La incertidumbre en las decisiones médicas
Muchas personas tienen la idea de que con sólo ajustarse a ciertas reglas los errores no debieran ocurrir. Incluso, la visión a partir de las ciencias duras percibe pocas probabilidades de equívocos; la mayoría de los pacientes dedicados a la física o las matemáticas no puede entender que las prescripciones no sean el resultado de ecuaciones y que la medicina no sea una ciencia exacta. En la práctica médica las decisiones se toman en condiciones de incertidumbre o, en el mejor de los casos, de riesgo. Reconocer la incertidumbre en las decisiones médicas no significa justificar los errores, pero sí explicar que, aun en circunstancias favorables, a lo más que se puede aspirar es a una estimación probabilística de los desenlaces. Esta incertidumbre deriva de la gran cantidad de variables que participan en un cierto desenlace, muchas de las cuales se encuentran fuera del control de quien decide.5 Tanto el diagnóstico como el tratamiento se manejan en términos de probabilidades, 6 y si bien seguir las reglas puede justificar la conducta de los médicos, de ninguna manera garantiza los resultados.
Los errores pueden valorarse en términos del apego a las reglas (perspectiva deontológica) o de las consecuencias (perspectiva teleológica); en el primer caso se hace abstracción de los desenlaces y en el segundo, del proceso. Probablemente ninguno de los dos hace justicia a la complejidad del problema, pero se suele recomendar que el médico se comprometa ante el paciente sólo con el proceso y no con los resultados.

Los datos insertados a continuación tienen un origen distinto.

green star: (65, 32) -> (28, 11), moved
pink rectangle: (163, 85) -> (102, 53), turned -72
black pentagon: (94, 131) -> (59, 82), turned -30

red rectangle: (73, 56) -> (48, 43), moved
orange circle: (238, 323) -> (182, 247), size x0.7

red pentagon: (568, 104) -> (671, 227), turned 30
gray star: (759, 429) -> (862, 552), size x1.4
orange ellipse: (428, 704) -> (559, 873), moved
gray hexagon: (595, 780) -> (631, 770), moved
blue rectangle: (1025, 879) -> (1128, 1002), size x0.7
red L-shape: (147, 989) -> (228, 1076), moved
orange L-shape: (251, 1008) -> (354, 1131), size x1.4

Epidemiología de los errores médicos
La verdadera incidencia de los errores médicos es muy difícil de conocer por varias razones. En primer lugar, hay una tendencia natural por parte de los médicos al ocultamiento, no sólo por el temor –cada día más vigente– a las demandas y reclamaciones, sino porque se requiere una cierta madurez para admitir, aun en la intimidad, los errores propios y más para sacar provecho de ellos.(7)

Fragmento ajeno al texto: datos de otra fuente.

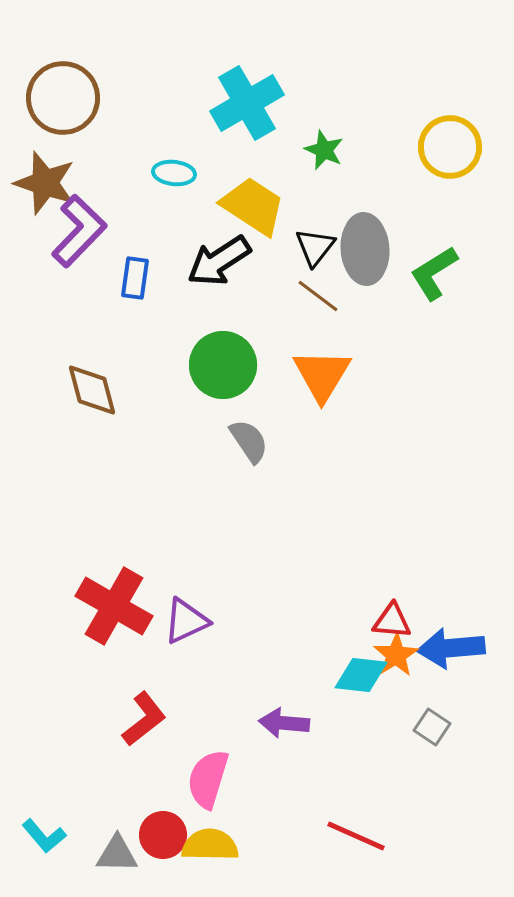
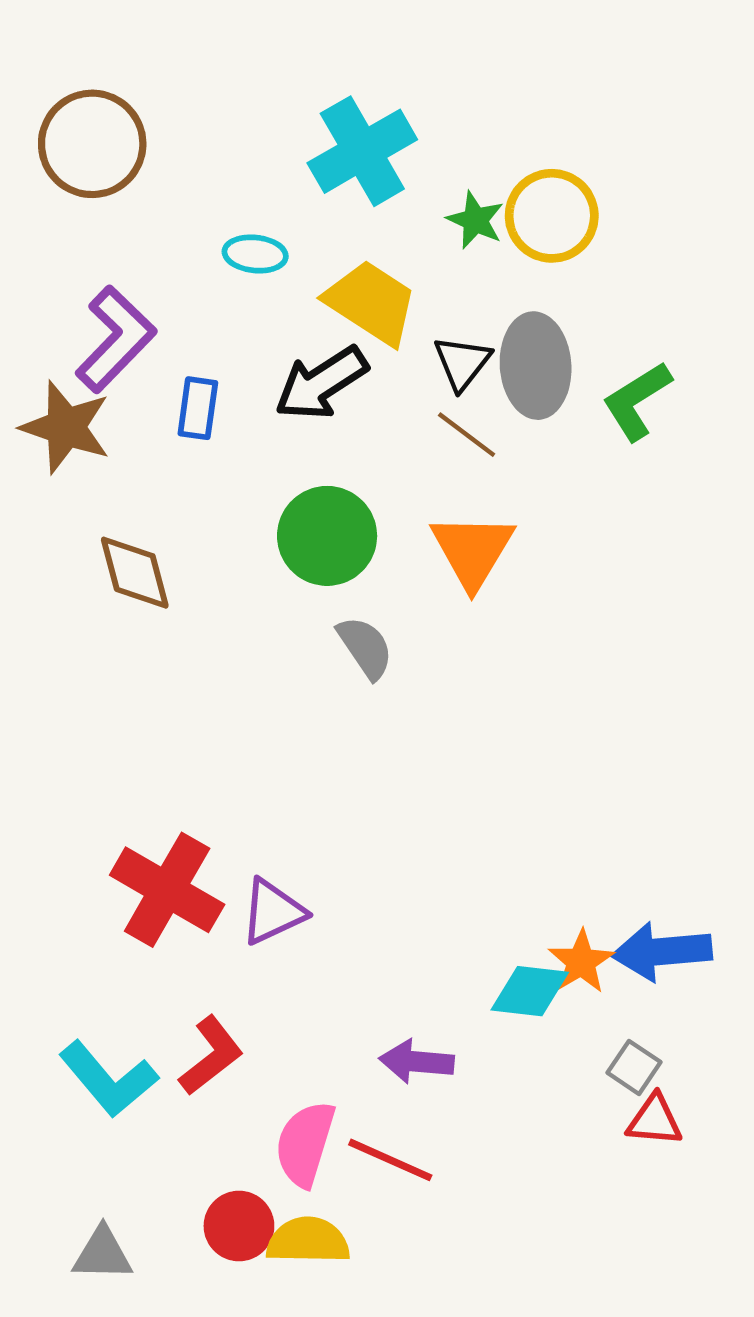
yellow circle: (450, 147) -> (552, 216), moved
brown star: (45, 183) -> (66, 427), moved
red triangle: (392, 621) -> (655, 1120), moved
cyan L-shape: (44, 836) -> (108, 1079), moved, size x1.5
red line: (356, 836) -> (390, 1160), moved
gray triangle: (117, 854) -> (102, 1254), moved

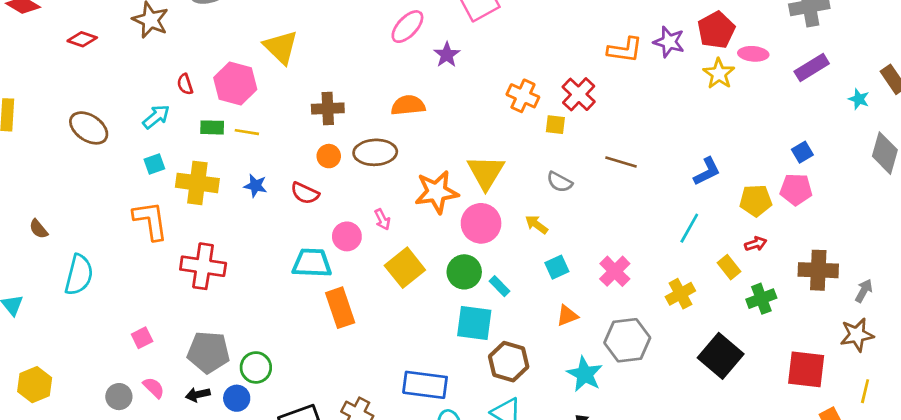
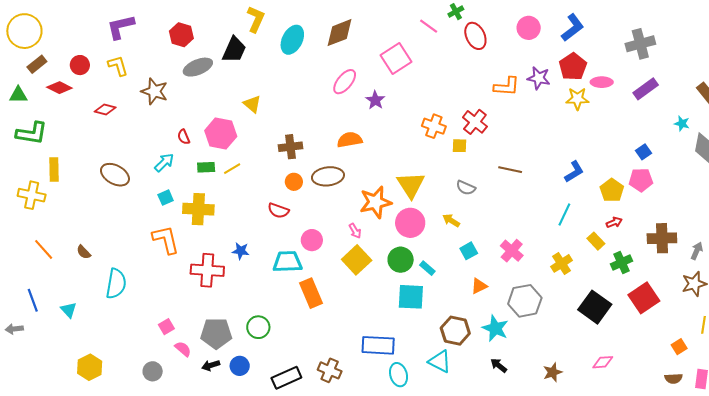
yellow triangle: (281, 47) -> (252, 104), size x0.7
yellow star: (719, 74) -> (577, 99), turned -30
cyan star: (859, 99) -> (682, 124), moved
yellow line: (247, 132) -> (232, 169), turned -36
blue star: (255, 186) -> (241, 251), moved
yellow pentagon: (756, 201) -> (612, 190), turned -30
pink arrow: (382, 219) -> (355, 231), moved
brown hexagon: (509, 362) -> (455, 331), moved
green circle: (256, 367) -> (258, 327), moved
red square: (806, 369) -> (644, 298), moved, turned -36
pink semicircle: (154, 388) -> (183, 349), moved

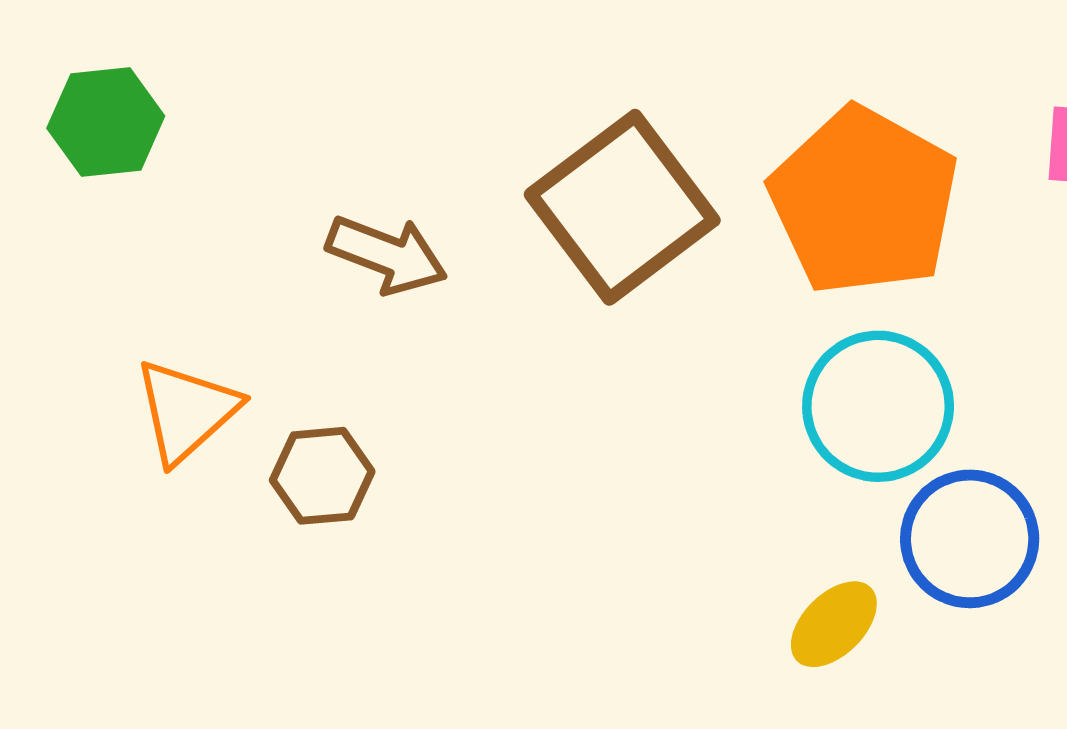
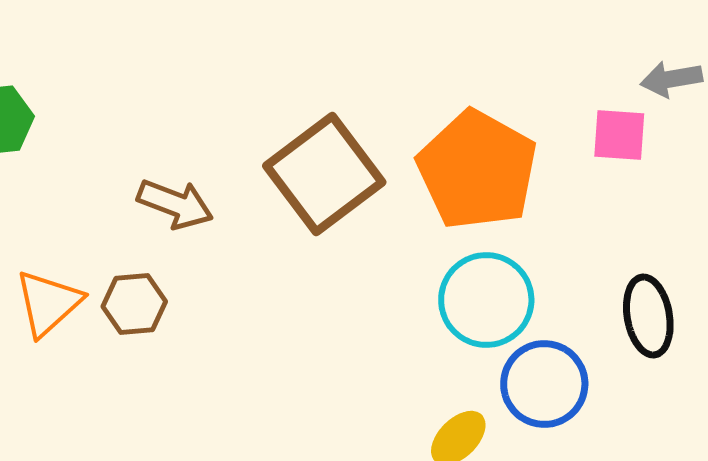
brown hexagon: (322, 476) -> (134, 304), moved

A pesar de que en una encuesta realizada en Estados Unidos 62% de los no médicos consideró que los errores médicos debieran ser difundidos para que el público se alerte, 86% de los médicos prefirió que los errores se manejen de manera confidencial8 tanto por preservar el prestigio profesional como por una razón más práctica que tiene que ver con el efecto terapéutico de la confianza en el médico. La revelación de los errores, por otro lado, puede aumentar las demandas y reclamaciones, mismas que no siempre son de buena fe.